----- THE INPUT

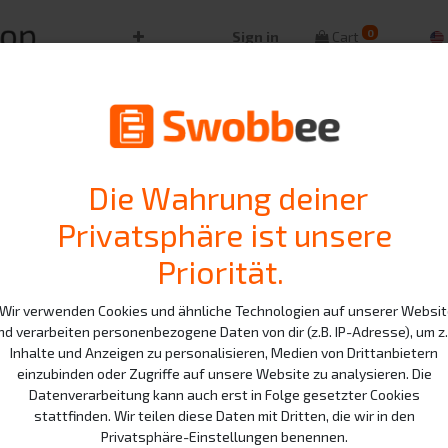
0
Sign in
Cart
Alle Produkte
Charge
Die Wahrung deiner
Charger Gre
Privatsphäre ist unsere
Billing: Monthly subscription
Priorität.
10.00
€
ir verwenden Cookies und ähnliche Technologien auf unserer Websi
nd verarbeiten personenbezogene Daten von dir (z.B. IP-Adresse), um z.
Inhalte und Anzeigen zu personalisieren, Medien von Drittanbietern
einzubinden oder Zugriffe auf unsere Website zu analysieren. Die
Excluding VAT
Datenverarbeitung kann auch erst in Folge gesetzter Cookies
Duration
stattfinden. Wir teilen diese Daten mit Dritten, die wir in den
Privatsphäre-Einstellungen benennen.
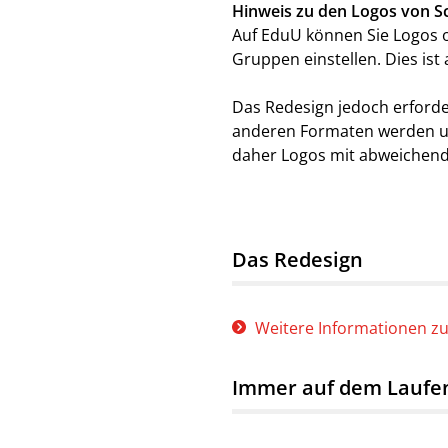
Hinweis zu den Logos von S
Auf EduU können Sie Logos od
Gruppen einstellen. Dies is
Das Redesign jedoch erforde
anderen Formaten werden un
daher Logos mit abweichen
Das Redesign
Weitere Informationen z
Immer auf dem Laufe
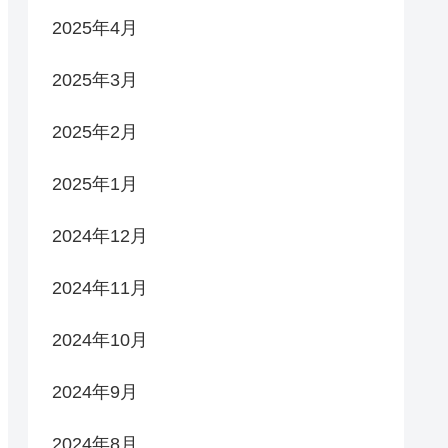
2025年4月
2025年3月
2025年2月
2025年1月
2024年12月
2024年11月
2024年10月
2024年9月
2024年8月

----------

### [EXERCISE OBJECTIVE]
Search the entries for the word "Logos" and report how many lines contain it, as a bare number.

### [OUTPUT OF THE TASK]
3